I understand the trade-off is that the re-sharpenable kind will be made of softer steel and so will need to be sharpened several times in the lifetime of one "disposable" saw.
Revise "several times" to "many times". You can sharpen a resharpenable saw as needed for years, decades even, depending entirely on the use to which it is put.
Figure 50 resharpens at minimum and quite likely a lot more if you adopt the little and often practice rather than waiting for the teeth to be quite blunt and then doing a full resharpen.
For me, one of the deciding factors in whether that trade-off is worth it is how difficult the re-sharpening process is.
It's doable, and for most handtool woodworkers shouldn't pose too great a challenge once you commit yourself to doing it (the hard part is starting out).

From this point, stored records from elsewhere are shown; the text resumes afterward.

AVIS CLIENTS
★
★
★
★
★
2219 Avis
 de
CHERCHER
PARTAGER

And we are lucky now to live in the Internet age where you can watch and listen to many experienced saw sharpeners doing the work on video and not just have to try to pick it up from books.

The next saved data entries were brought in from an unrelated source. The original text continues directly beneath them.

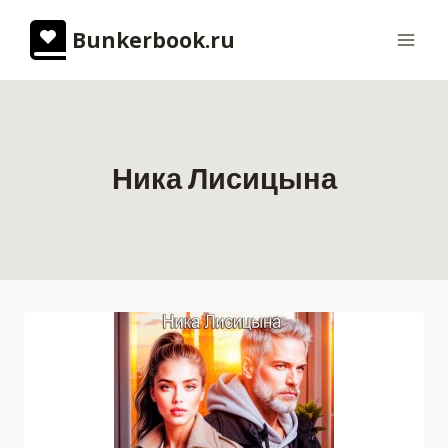
Перейти
Bunkerbook.ru
к
содержимому
Ника Лисицына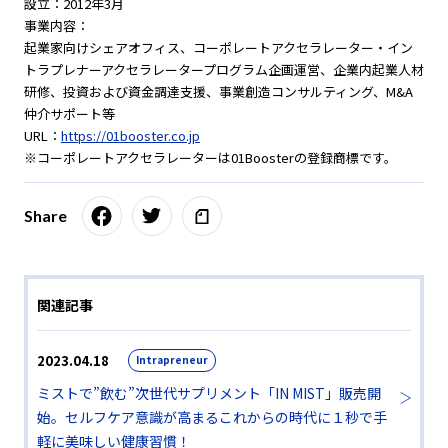
設立：2012年3月
事業内容：
起業家向けシェアオフィス、コーポレートアクセラレーター・イン
トラプレナーアクセラレータープログラム企画運営、企業内起業人材
研修、投資および資金調達支援、事業創造コンサルティング、M&A
仲介サポート等
URL：
https://01booster.co.jp
※コーポレートアクセラレーターは01Boosterの登録商標です。
Share
関連記事
2023.04.18
Intrapreneur
ミストで”飲む”次世代サプリメント「IN MIST」販売開
始。セルフケア意識が高まるこれからの時代に１秒で手
軽に美味しい健康習慣！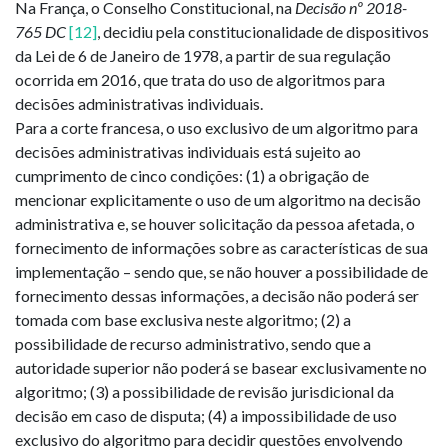
Na França, o Conselho Constitucional, na
Decisão nº 2018-
765 DC
[12]
, decidiu pela constitucionalidade de dispositivos
da Lei de 6 de Janeiro de 1978, a partir de sua regulação
ocorrida em 2016, que trata do uso de algoritmos para
decisões administrativas individuais.
Para a corte francesa, o uso exclusivo de um algoritmo para
decisões administrativas individuais está sujeito ao
cumprimento de cinco condições: (1) a obrigação de
mencionar explicitamente o uso de um algoritmo na decisão
administrativa e, se houver solicitação da pessoa afetada, o
fornecimento de informações sobre as características de sua
implementação – sendo que, se não houver a possibilidade de
fornecimento dessas informações, a decisão não poderá ser
tomada com base exclusiva neste algoritmo; (2) a
possibilidade de recurso administrativo, sendo que a
autoridade superior não poderá se basear exclusivamente no
algoritmo; (3) a possibilidade de revisão jurisdicional da
decisão em caso de disputa; (4) a impossibilidade de uso
exclusivo do algoritmo para decidir questões envolvendo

That's not to say you can't learn how from books, it's not inherently a complicated process. It's just physically a little challenging, but there are tips and aids that can help with all aspects of it, including teeth spacing and holding a consistent filing angle.

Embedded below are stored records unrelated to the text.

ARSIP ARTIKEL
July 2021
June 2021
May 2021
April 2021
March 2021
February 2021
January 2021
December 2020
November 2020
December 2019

I'd say it's within the grasp of nearly anyone to sharpen a panel saw with rip teeth, most people to sharpen the same saw crosscut. The challenge comes with smaller teeth and the smaller they are the harder it becomes, purely because of the scale of the work.
You will of course need some sort of saw vice if you want to do this, although you can make up something quickly with two boards held in a vice it's better to have a purpose-made tool, whether bought or made. A saw vice raises the work to a more comfortable working height* and is quicker and easier to adjust for longer saws as you work your along the length of the blade in stages.
*If you use two boards in a vice you should definitely sit on a low chair or stool when filing to bring your eyes more in line with the saw file (helps with accuracy and your back will thank you).
As it's the usual hardpoint type, I have read that it can't be re-sharpened, so I have to buy a new one.
This perception is not entirely accurate.
You can, in theory at least, sharpen hardened teeth but because they're so hard there's a risk of fractures or breaking off of tips or whole teeth. However with the right setup (e.g. the right grinding head on an angle grinder) you can buzz away all the hardened teeth and then work with the steel behind them, just as though you were re-toothing a normal saw (this is quite commonly done on old saws if the existing tooth line is heavily damaged by rust, or so irregular from many inept sharpenings that the teeth are unsalvageable).